Exercise.
Would you filter the listing below so that only lines with the word "each" remain?

Material for the task.
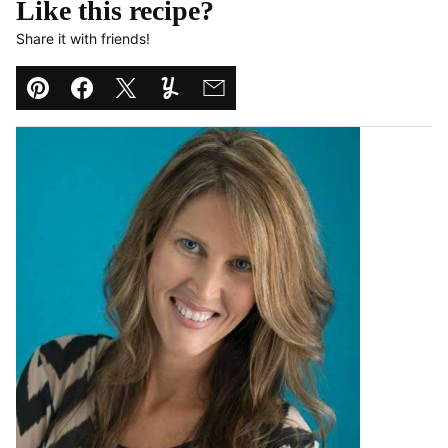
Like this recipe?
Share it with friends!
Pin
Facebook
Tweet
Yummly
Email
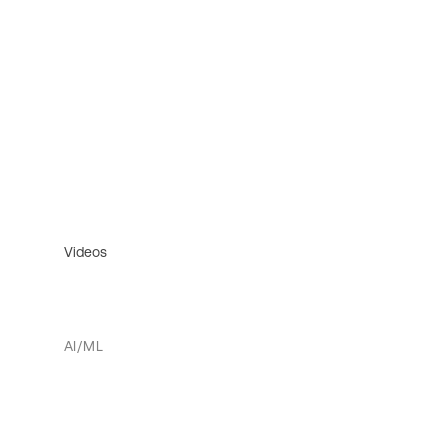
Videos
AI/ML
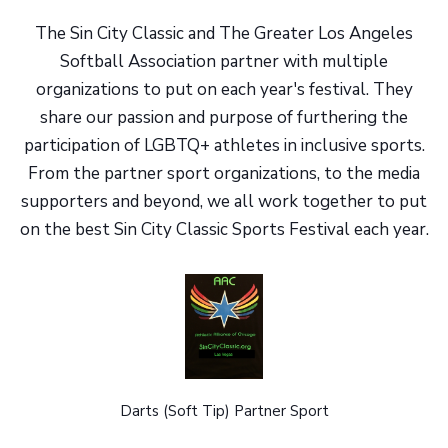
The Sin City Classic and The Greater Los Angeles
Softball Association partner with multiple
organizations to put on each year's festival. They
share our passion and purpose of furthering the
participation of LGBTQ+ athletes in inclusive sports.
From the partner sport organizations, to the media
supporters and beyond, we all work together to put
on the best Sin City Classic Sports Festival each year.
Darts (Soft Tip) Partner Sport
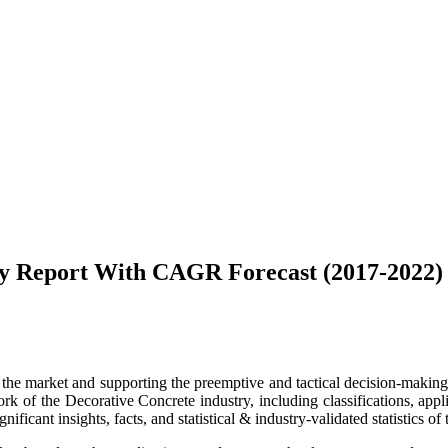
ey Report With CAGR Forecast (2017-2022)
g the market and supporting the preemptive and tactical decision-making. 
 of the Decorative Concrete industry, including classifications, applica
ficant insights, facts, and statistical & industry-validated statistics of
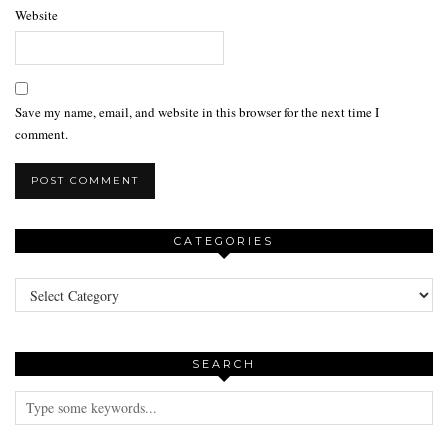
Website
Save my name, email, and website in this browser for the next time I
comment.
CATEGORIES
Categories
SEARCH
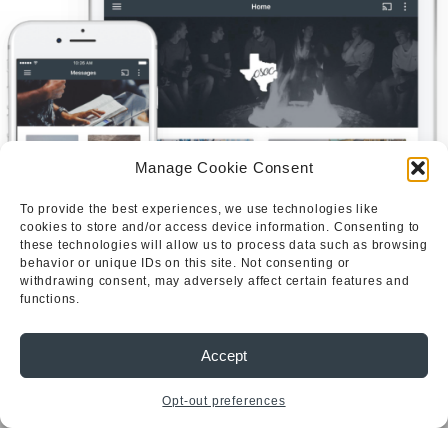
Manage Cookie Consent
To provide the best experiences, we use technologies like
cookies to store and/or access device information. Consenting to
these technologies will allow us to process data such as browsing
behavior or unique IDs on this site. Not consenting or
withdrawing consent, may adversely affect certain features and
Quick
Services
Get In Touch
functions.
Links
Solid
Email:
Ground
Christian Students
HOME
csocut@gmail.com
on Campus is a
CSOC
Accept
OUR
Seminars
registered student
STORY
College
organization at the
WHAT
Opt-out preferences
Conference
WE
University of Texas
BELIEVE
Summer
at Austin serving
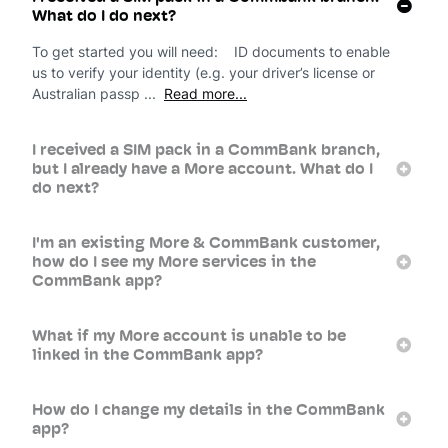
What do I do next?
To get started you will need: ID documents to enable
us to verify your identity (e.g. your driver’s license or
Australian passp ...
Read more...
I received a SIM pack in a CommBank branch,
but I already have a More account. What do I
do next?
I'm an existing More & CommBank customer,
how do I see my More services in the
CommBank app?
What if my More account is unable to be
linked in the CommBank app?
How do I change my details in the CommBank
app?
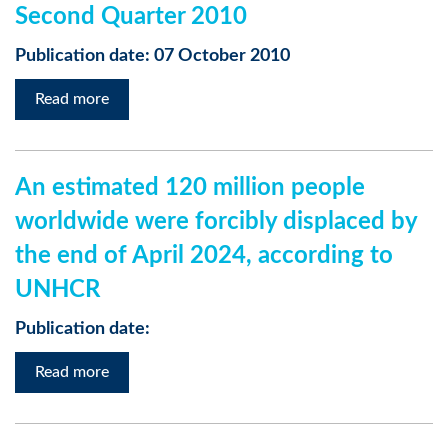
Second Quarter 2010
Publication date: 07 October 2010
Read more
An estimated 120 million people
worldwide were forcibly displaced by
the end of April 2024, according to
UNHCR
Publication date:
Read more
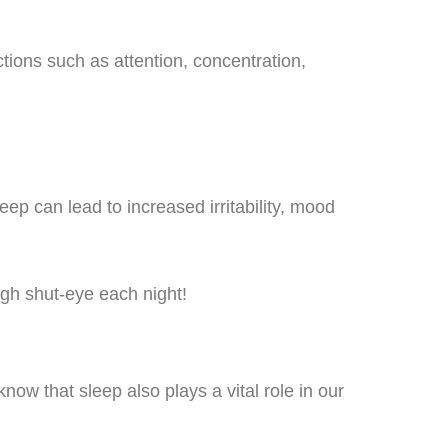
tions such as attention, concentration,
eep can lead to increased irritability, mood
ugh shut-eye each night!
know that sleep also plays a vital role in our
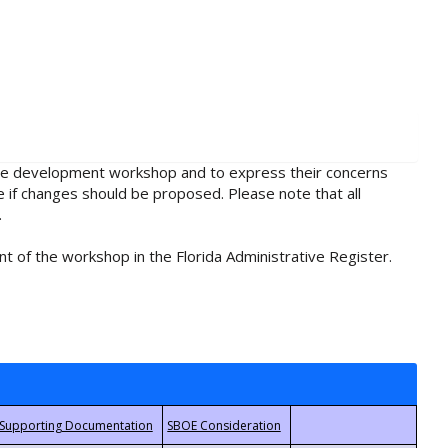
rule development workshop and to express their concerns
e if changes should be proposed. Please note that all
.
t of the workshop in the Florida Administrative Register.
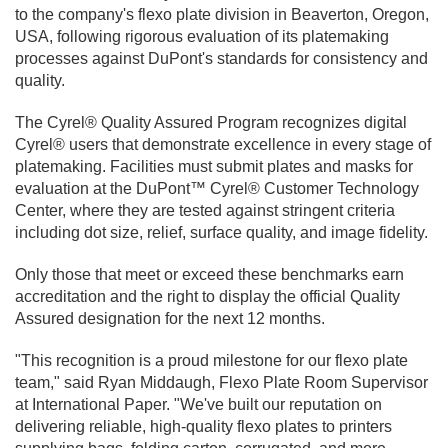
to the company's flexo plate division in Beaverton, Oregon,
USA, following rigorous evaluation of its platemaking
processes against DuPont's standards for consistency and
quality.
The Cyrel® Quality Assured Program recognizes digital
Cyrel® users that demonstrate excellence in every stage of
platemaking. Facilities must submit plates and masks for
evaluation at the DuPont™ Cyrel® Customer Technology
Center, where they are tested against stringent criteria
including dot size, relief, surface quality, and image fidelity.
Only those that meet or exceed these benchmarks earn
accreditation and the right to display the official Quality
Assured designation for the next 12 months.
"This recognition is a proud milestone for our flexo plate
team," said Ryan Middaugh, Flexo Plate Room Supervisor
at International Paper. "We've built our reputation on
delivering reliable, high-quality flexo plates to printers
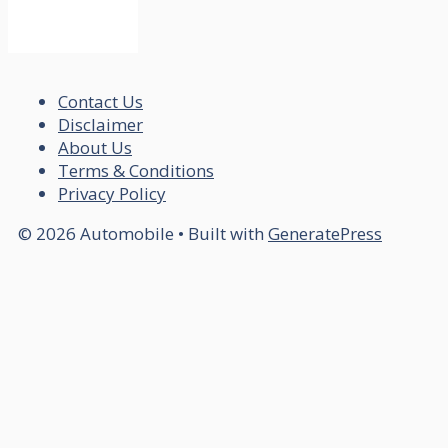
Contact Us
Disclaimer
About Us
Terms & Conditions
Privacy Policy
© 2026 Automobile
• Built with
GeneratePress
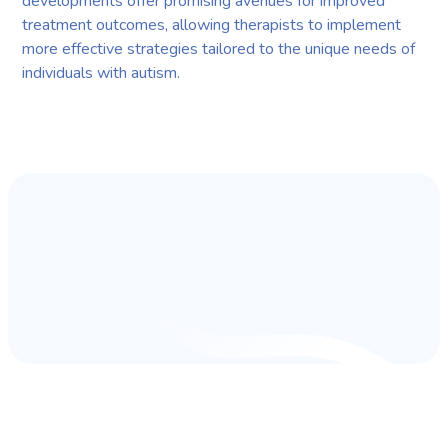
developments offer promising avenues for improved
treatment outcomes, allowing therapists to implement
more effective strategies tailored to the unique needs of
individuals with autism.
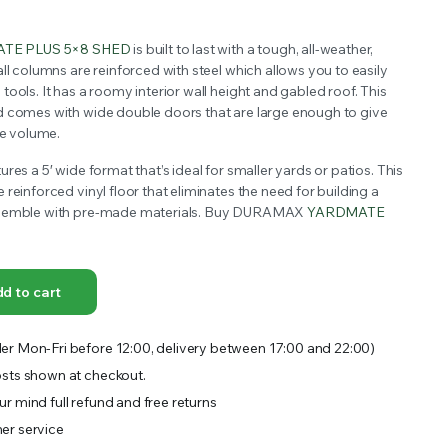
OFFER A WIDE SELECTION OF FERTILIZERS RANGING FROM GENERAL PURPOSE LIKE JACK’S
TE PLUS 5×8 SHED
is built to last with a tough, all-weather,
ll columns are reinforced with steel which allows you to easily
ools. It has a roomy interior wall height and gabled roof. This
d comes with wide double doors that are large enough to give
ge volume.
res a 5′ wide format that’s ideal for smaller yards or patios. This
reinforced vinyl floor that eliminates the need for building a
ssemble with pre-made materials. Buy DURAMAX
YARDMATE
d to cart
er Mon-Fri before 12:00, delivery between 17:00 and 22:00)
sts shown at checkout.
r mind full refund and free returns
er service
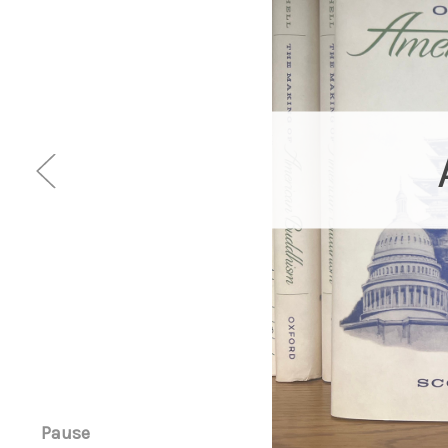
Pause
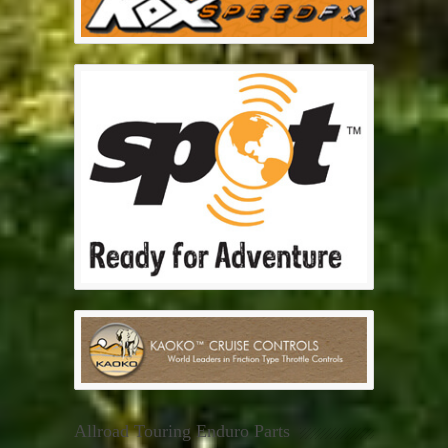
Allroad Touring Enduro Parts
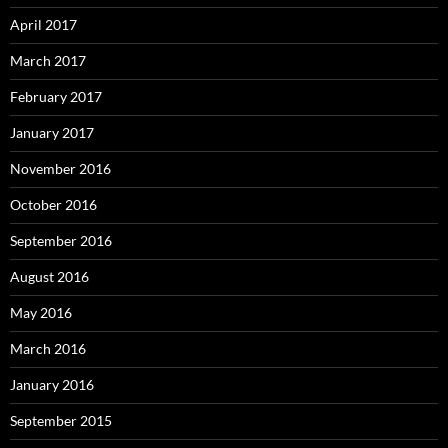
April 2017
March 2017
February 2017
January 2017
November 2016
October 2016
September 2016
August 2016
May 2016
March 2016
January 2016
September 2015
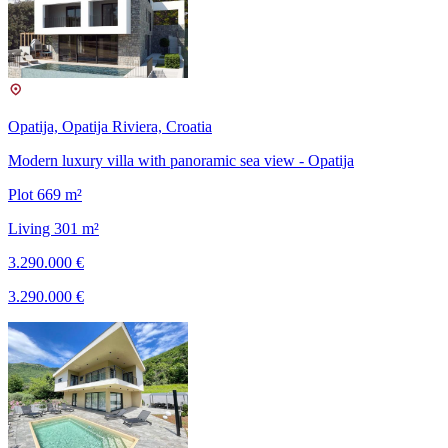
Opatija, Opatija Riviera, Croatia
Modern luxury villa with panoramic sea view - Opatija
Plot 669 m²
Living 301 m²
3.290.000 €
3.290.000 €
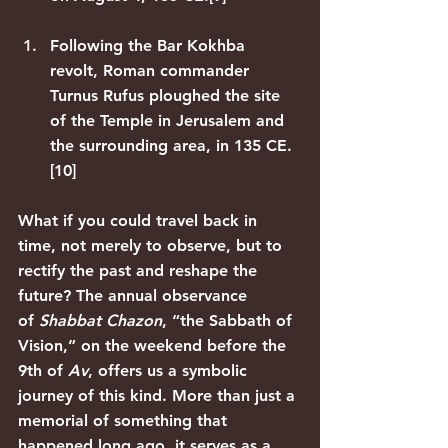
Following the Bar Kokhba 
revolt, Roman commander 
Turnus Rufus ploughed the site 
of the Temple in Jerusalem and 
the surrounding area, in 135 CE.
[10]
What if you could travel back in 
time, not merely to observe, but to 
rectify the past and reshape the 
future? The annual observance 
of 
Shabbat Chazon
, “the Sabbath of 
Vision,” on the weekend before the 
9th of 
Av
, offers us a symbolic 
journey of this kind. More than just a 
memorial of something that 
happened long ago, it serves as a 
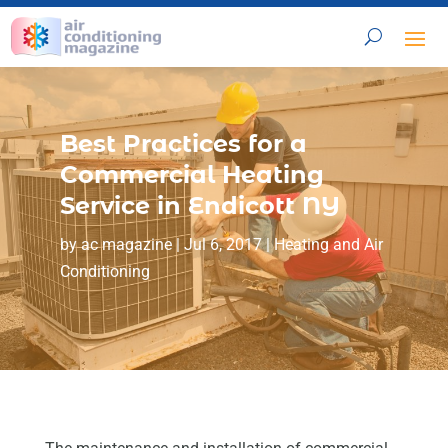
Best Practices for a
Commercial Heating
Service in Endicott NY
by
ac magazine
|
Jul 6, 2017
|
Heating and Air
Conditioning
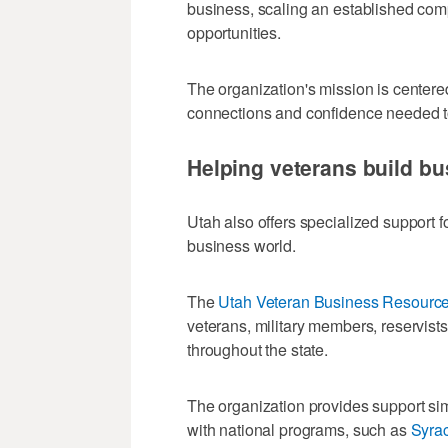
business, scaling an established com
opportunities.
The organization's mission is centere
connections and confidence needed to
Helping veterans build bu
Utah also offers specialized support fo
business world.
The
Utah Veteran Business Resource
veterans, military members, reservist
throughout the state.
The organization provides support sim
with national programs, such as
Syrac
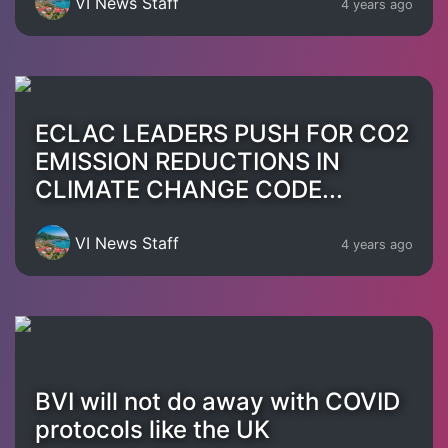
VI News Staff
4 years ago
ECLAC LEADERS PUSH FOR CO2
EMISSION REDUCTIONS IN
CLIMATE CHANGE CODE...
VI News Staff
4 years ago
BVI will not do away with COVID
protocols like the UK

Exercise output.
organizations to put on each year's festival. They
on the best Sin City Classic Sports Festival each year.
ugh shut-eye each night!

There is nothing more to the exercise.